Task objective:
Transcribe the data that follows without changing a word, and omit the pictures.

Document layout detection data:

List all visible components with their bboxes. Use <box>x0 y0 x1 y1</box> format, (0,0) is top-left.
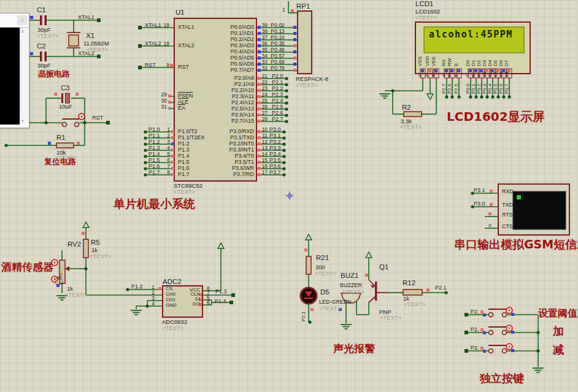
junction-dot <box>496 95 499 98</box>
button-contact[interactable] <box>63 123 67 127</box>
pin-marker <box>171 173 174 176</box>
junction-dot <box>144 173 147 176</box>
terminal-cursor-block <box>517 195 521 199</box>
u1-mcu-body[interactable] <box>174 18 256 181</box>
adc-body[interactable] <box>163 286 202 317</box>
pin-marker <box>457 69 460 72</box>
pin-marker <box>293 44 296 47</box>
pin-marker <box>82 232 85 235</box>
junction-dot <box>536 331 539 334</box>
close-icon[interactable]: × <box>17 15 27 25</box>
pin-marker <box>171 155 174 158</box>
pin-marker <box>258 38 261 41</box>
pin-marker <box>291 9 294 12</box>
junction-dot <box>285 89 288 92</box>
rv2-pot-body[interactable] <box>60 260 65 283</box>
pin-marker <box>258 101 261 104</box>
button-contact[interactable] <box>75 123 79 127</box>
junction-dot <box>502 95 505 98</box>
junction-dot <box>285 101 288 104</box>
pin-marker <box>483 313 486 317</box>
scroll-up-icon[interactable]: ▴ <box>21 29 24 34</box>
button-contact[interactable] <box>503 349 507 353</box>
actuator-dot <box>509 310 510 311</box>
ground-arrow-icon <box>427 94 433 99</box>
junction-dot <box>144 136 147 139</box>
junction-dot <box>444 291 447 294</box>
button-contact[interactable] <box>489 331 493 335</box>
junction-dot <box>4 144 7 147</box>
pin-marker <box>474 69 477 72</box>
c1-plate[interactable] <box>45 15 47 25</box>
popup-titlebar[interactable]: × <box>0 13 29 28</box>
pin-marker <box>496 69 499 72</box>
pin-marker <box>365 274 368 277</box>
r5-body[interactable] <box>83 239 88 258</box>
junction-dot <box>285 77 288 80</box>
pin-marker <box>258 83 261 86</box>
junction-dot <box>144 161 147 164</box>
rv2-wiper-arrow <box>65 266 69 271</box>
c3-plate[interactable] <box>61 93 63 103</box>
junction-dot <box>126 288 129 291</box>
pin-marker <box>483 331 486 334</box>
q1-base-bar[interactable] <box>375 282 377 301</box>
button-contact[interactable] <box>503 313 507 317</box>
pin-marker <box>171 142 174 145</box>
junction-dot <box>308 320 311 323</box>
pin-marker <box>258 130 261 133</box>
pin-marker <box>168 101 171 104</box>
pin-marker <box>511 349 514 352</box>
pin-marker <box>480 310 484 313</box>
r1-body[interactable] <box>56 143 74 148</box>
pin-marker <box>293 38 296 41</box>
pin-marker <box>490 190 493 193</box>
wire-terminal <box>138 44 142 48</box>
junction-dot <box>485 95 488 98</box>
pin-marker <box>310 308 314 311</box>
r12-body[interactable] <box>403 290 422 295</box>
r2-body[interactable] <box>404 112 422 117</box>
pin-marker <box>199 303 202 306</box>
wire-terminal <box>229 301 233 304</box>
button-contact[interactable] <box>489 313 493 317</box>
pin-marker <box>483 350 486 353</box>
c1-plate[interactable] <box>40 15 42 25</box>
junction-dot <box>445 95 448 98</box>
scroll-down-icon[interactable]: ▾ <box>21 118 24 123</box>
pin-marker <box>293 69 296 72</box>
pin-marker <box>450 69 453 72</box>
wire-terminal <box>106 121 110 125</box>
power-arrow-icon <box>306 234 312 240</box>
schematic-canvas[interactable]: C130pF<TEXT>C230pF<TEXT>X111.0592M<TEXT>… <box>0 0 578 392</box>
x1-crystal-body[interactable] <box>69 35 79 46</box>
c2-plate[interactable] <box>40 52 42 61</box>
r21-body[interactable] <box>306 256 311 274</box>
pin-marker <box>171 130 174 133</box>
pin-marker <box>30 52 33 55</box>
popup-scrollbar[interactable]: ▴ ▾ <box>20 28 28 125</box>
c2-plate[interactable] <box>45 52 47 61</box>
wire-terminal <box>464 349 468 353</box>
schematic-drawing <box>0 0 578 392</box>
rp1-respack-body[interactable] <box>298 11 312 74</box>
pin-marker <box>293 63 296 66</box>
c3-polar-plate[interactable] <box>66 93 70 103</box>
junction-dot <box>282 136 285 139</box>
pin-marker <box>258 107 261 110</box>
pin-marker <box>480 328 484 331</box>
button-contact[interactable] <box>503 331 507 335</box>
pin-marker <box>258 56 261 60</box>
button-contact[interactable] <box>489 349 493 353</box>
pin-marker <box>434 69 437 72</box>
pin-marker <box>258 26 261 29</box>
junction-dot <box>285 120 288 123</box>
pin-marker <box>480 347 484 350</box>
pin-marker <box>258 69 261 72</box>
buzzer-dome[interactable] <box>342 293 360 303</box>
junction-dot <box>44 121 47 124</box>
lcd-screen <box>424 27 524 53</box>
pin-marker <box>507 69 511 72</box>
wire-terminal <box>464 331 468 334</box>
actuator-dot <box>509 346 510 347</box>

Task answer:
List all visible components with their bboxes. Use <box>x0 y0 x1 y1</box> format, (0,0) is top-left.
junction-dot <box>496 95 499 98</box>
button-contact[interactable] <box>63 123 67 127</box>
pin-marker <box>171 173 174 176</box>
junction-dot <box>144 173 147 176</box>
terminal-cursor-block <box>517 195 521 199</box>
u1-mcu-body[interactable] <box>174 18 256 181</box>
adc-body[interactable] <box>163 286 202 317</box>
pin-marker <box>457 69 460 72</box>
pin-marker <box>293 44 296 47</box>
pin-marker <box>82 232 85 235</box>
junction-dot <box>536 331 539 334</box>
close-icon[interactable]: × <box>17 15 27 25</box>
pin-marker <box>171 155 174 158</box>
pin-marker <box>258 38 261 41</box>
pin-marker <box>291 9 294 12</box>
junction-dot <box>285 89 288 92</box>
rv2-pot-body[interactable] <box>60 260 65 283</box>
pin-marker <box>258 101 261 104</box>
button-contact[interactable] <box>75 123 79 127</box>
junction-dot <box>502 95 505 98</box>
junction-dot <box>285 101 288 104</box>
pin-marker <box>483 313 486 317</box>
scroll-up-icon[interactable]: ▴ <box>21 29 24 34</box>
button-contact[interactable] <box>503 349 507 353</box>
actuator-dot <box>509 310 510 311</box>
ground-arrow-icon <box>427 94 433 99</box>
junction-dot <box>144 136 147 139</box>
junction-dot <box>444 291 447 294</box>
button-contact[interactable] <box>489 331 493 335</box>
junction-dot <box>4 144 7 147</box>
pin-marker <box>474 69 477 72</box>
c1-plate[interactable] <box>45 15 47 25</box>
popup-titlebar[interactable]: × <box>0 13 29 28</box>
pin-marker <box>496 69 499 72</box>
pin-marker <box>365 274 368 277</box>
r5-body[interactable] <box>83 239 88 258</box>
junction-dot <box>285 77 288 80</box>
pin-marker <box>258 83 261 86</box>
junction-dot <box>144 161 147 164</box>
rv2-wiper-arrow <box>65 266 69 271</box>
c3-plate[interactable] <box>61 93 63 103</box>
junction-dot <box>126 288 129 291</box>
pin-marker <box>483 331 486 334</box>
q1-base-bar[interactable] <box>375 282 377 301</box>
button-contact[interactable] <box>503 313 507 317</box>
pin-marker <box>171 142 174 145</box>
junction-dot <box>308 320 311 323</box>
pin-marker <box>258 130 261 133</box>
pin-marker <box>168 101 171 104</box>
pin-marker <box>511 349 514 352</box>
pin-marker <box>480 310 484 313</box>
r1-body[interactable] <box>56 143 74 148</box>
pin-marker <box>293 38 296 41</box>
pin-marker <box>490 190 493 193</box>
wire-terminal <box>138 44 142 48</box>
junction-dot <box>485 95 488 98</box>
pin-marker <box>310 308 314 311</box>
r12-body[interactable] <box>403 290 422 295</box>
r2-body[interactable] <box>404 112 422 117</box>
pin-marker <box>199 303 202 306</box>
wire-terminal <box>229 301 233 304</box>
button-contact[interactable] <box>489 313 493 317</box>
pin-marker <box>483 350 486 353</box>
c1-plate[interactable] <box>40 15 42 25</box>
junction-dot <box>445 95 448 98</box>
scroll-down-icon[interactable]: ▾ <box>21 118 24 123</box>
pin-marker <box>293 69 296 72</box>
pin-marker <box>450 69 453 72</box>
wire-terminal <box>106 121 110 125</box>
power-arrow-icon <box>306 234 312 240</box>
schematic-canvas[interactable]: C130pF<TEXT>C230pF<TEXT>X111.0592M<TEXT>… <box>0 0 578 392</box>
x1-crystal-body[interactable] <box>69 35 79 46</box>
c2-plate[interactable] <box>40 52 42 61</box>
r21-body[interactable] <box>306 256 311 274</box>
pin-marker <box>171 130 174 133</box>
pin-marker <box>30 52 33 55</box>
popup-scrollbar[interactable]: ▴ ▾ <box>20 28 28 125</box>
c2-plate[interactable] <box>45 52 47 61</box>
wire-terminal <box>464 349 468 353</box>
schematic-drawing <box>0 0 578 392</box>
rp1-respack-body[interactable] <box>298 11 312 74</box>
pin-marker <box>293 63 296 66</box>
c3-polar-plate[interactable] <box>66 93 70 103</box>
junction-dot <box>282 136 285 139</box>
pin-marker <box>258 107 261 110</box>
pin-marker <box>480 328 484 331</box>
button-contact[interactable] <box>503 331 507 335</box>
pin-marker <box>258 56 261 60</box>
button-contact[interactable] <box>489 349 493 353</box>
pin-marker <box>434 69 437 72</box>
pin-marker <box>258 26 261 29</box>
junction-dot <box>285 120 288 123</box>
pin-marker <box>480 347 484 350</box>
pin-marker <box>258 69 261 72</box>
buzzer-dome[interactable] <box>342 293 360 303</box>
junction-dot <box>44 121 47 124</box>
lcd-screen <box>424 27 524 53</box>
pin-marker <box>507 69 511 72</box>
wire-terminal <box>464 331 468 334</box>
actuator-dot <box>509 346 510 347</box>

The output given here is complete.